Analysts have said the accelerating inflation rate should decelerate between the last quarter of this year and the first quarter of 2023 after it reaches its peak. This is on the back of seasonality occasioned by good food harvests towards the end of the year.
“When inflation crosses 20 percent, we can expect a moderation which is going to come as a result of good food harvest,” Tajudeen Ibrahim, senior analyst with ChapelHill Denham, said.
“If we have a good harvest in the last quarter of 2022, we are likely to see that inflation will be capped at 20 percent. If not, moderation in inflation would be expected in the first quarter of 2023,” he added.
To curtail the inflationary woes plaguing the economy, analysts have said that the monetary and fiscal policymakers would have to make long-term investments and changes, one of which is adopting what economists call a crawling peg to fix the protracted crisis in its foreign exchange market that has spooked foreign investors and raised the cost of doing business in the country.
“The CBN has to unify multiple exchange rates that have impacted the cost of doing business in the import-dependent country,” Akpan Ekpo, a renowned economist and former vice-chancellor of the University in Uyo, said.
During the last LBS breakfast meeting presentation, Bismarck Rewane, CEO of Financial Derivatives Company, said huge forex inflows through exports, diaspora remittances, and investment inflow could help address inflation.
Nigeria’s inflationary pressures came largely from rising food prices as food inflation for July rose for the fifth consecutive month to 22.02 percent from 20.60 percent in June 2022 and 21.03 percent in July 2021. At the current rate, the core inflation at 16.26 percent is the least when compared with the headline inflation and food inflation.
According to the National Bureau of Statistics, on average, households in Nigeria spend 56.65 percent of their consumption expenditure on food items and 43.35 percent on non-food items.
“There is an urgent need to tackle the insecurity that affects agricultural productivity,” Tajudeen said.
Ekpo added that there is a need to produce and export more non-oil goods to earn more foreign exchange in the country. He added that the government would have to work with oil and gas companies to boost oil production, which has continued to decline in the country.

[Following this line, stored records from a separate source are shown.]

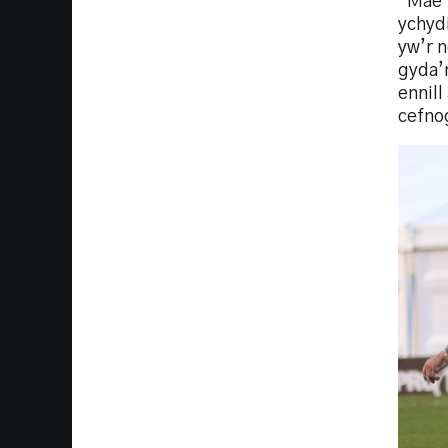
“Mae’
ychyd
yw’r 
gyda’
ennill
cefno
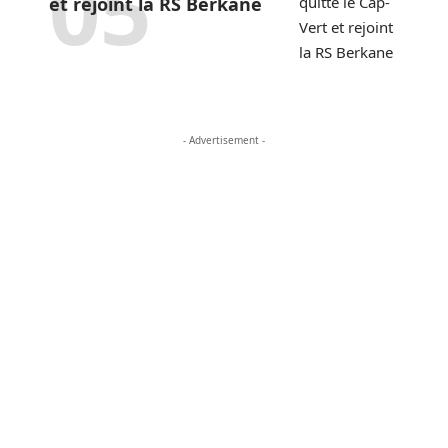
et rejoint la RS Berkane
- Advertisement -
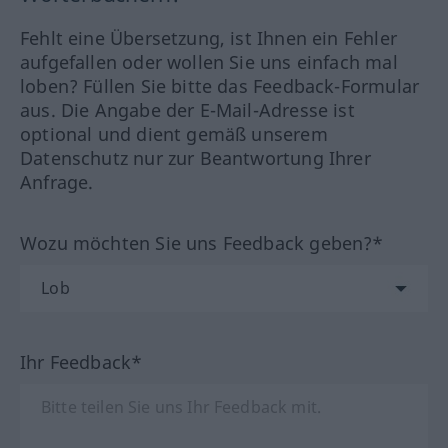
Fehlt eine Übersetzung, ist Ihnen ein Fehler
aufgefallen oder wollen Sie uns einfach mal
loben? Füllen Sie bitte das Feedback-Formular
aus. Die Angabe der E-Mail-Adresse ist
optional und dient gemäß unserem
Datenschutz nur zur Beantwortung Ihrer
Anfrage.
Wozu möchten Sie uns Feedback geben?*
Ihr Feedback*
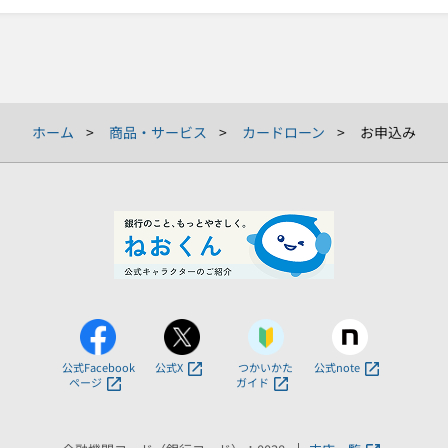
ホーム
商品・サービス
カードローン
お申込み
公式Facebook
公式X
つかいかた
公式note
ページ
ガイド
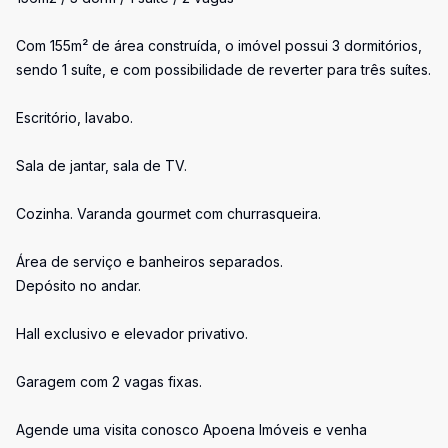
Com 155m² de área construída, o imóvel possui 3 dormitórios,
sendo 1 suíte, e com possibilidade de reverter para três suítes.
Escritório, lavabo.
Sala de jantar, sala de TV.
Cozinha. Varanda gourmet com churrasqueira.
Área de serviço e banheiros separados.
Depósito no andar.
Hall exclusivo e elevador privativo.
Garagem com 2 vagas fixas.
Agende uma visita conosco Apoena Imóveis e venha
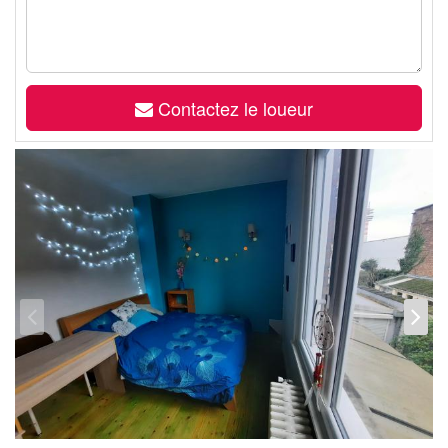
Contactez le loueur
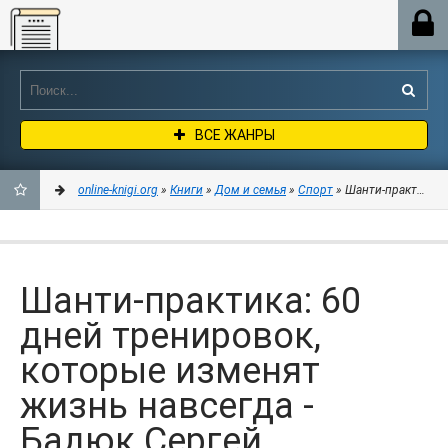
Online-knigi.org
ВСЕ ЖАНРЫ
online-knigi.org
»
Книги
»
Дом и семья
»
Спорт
» Шанти-практика: 
ДОБАВИТЬ
В
Шанти-практика: 60
ЗАКЛАДКИ
дней тренировок,
которые изменят
жизнь навсегда -
Бадюк Сергей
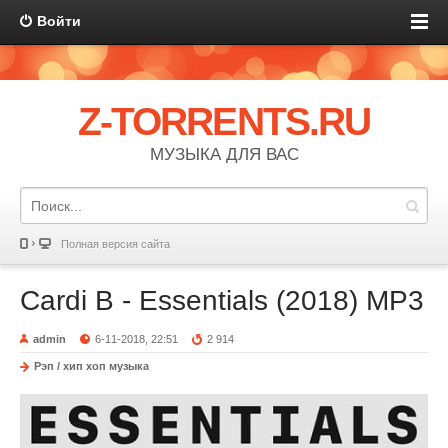
Войти
Z-TORRENTS.RU
МУЗЫКА ДЛЯ ВАС
Полная версия сайта
Cardi B - Essentials (2018) MP3
admin
6-11-2018, 22:51
2 914
Рэп / хип хоп музыка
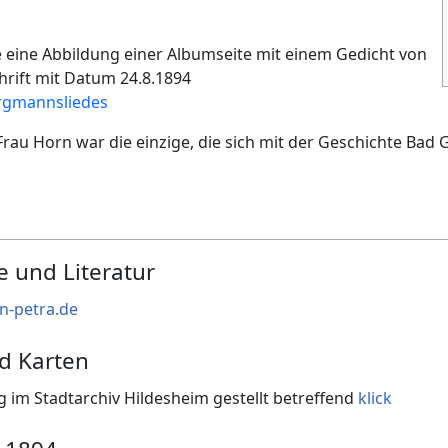
te eine Abbildung einer Albumseite mit einem Gedicht von
rift mit Datum 24.8.1894
rgmannsliedes
Frau Horn war die einzige, die sich mit der Geschichte Bad 
e und Literatur
n-petra.de
nd Karten
 im Stadtarchiv Hildesheim gestellt betreffend
klick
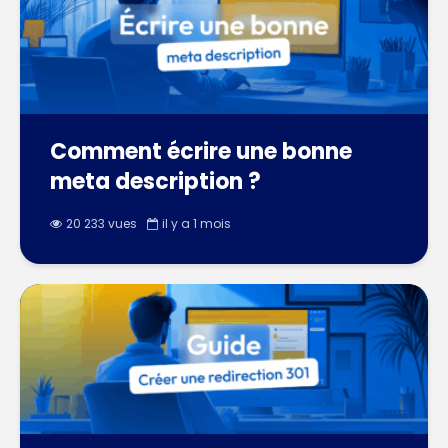
Comment écrire une bonne
meta description ?
20 233 vues
il y a 1 mois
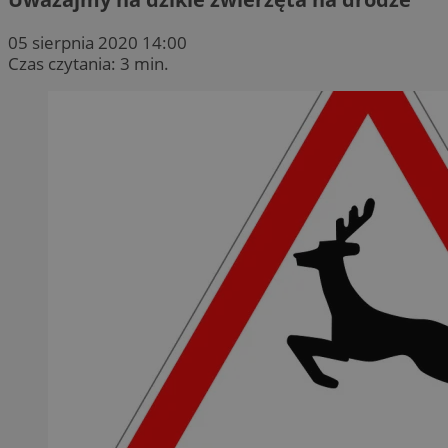
05 sierpnia 2020 14:00
Czas czytania: 3 min.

Ekpo said: “It is important for the government and top financiers to work with oil and gas companies to boost production capacity in a bid to ensure demand does not exceed supply.
Read also: Nigeria’s food inflation rises despite drop in global commodity prices
“Also, a lot of work and finance must be urgently invested in alternative energy sources in order to prevent the recurrence of this year’s energy inflation.”
According to Tajudeen, the government should accelerate investments in infrastructure that can bring down the cost of doing business and cost of production as the inflation in the country is mostly cost-pushed.
“This includes investment in rail projects, road network, and power sector,” Tajudeen said. “It is because the cost of production is higher which is why people are increasing their prices.”
Tajudeen said if the inflation rate surpasses 20 percent, it is very likely that the Central Bank of Nigeria (CBN) would consider raising the monetary policy rate to 15 percent from the current rate of 14 percent.
“Increase in interest rates to mop up excess liquidity in the market would also address interest rate,” Rewane said.
Data obtained from the CBN show that the Nigerian government’s total borrowing from the CBN through Ways and Means Advances rose from N17.46 trillion as of December 2021 to N19.91 trillion as of June 2022.
Nigerian governors, in a meeting with President Muhammadu Buhari in July, raised concern over this, saying trillions of naira chasing a few billion dollars would put pressure on the foreign reserves and the exchange rate.
“The CBN has to restrict the ways and means advances,” Ekpo said.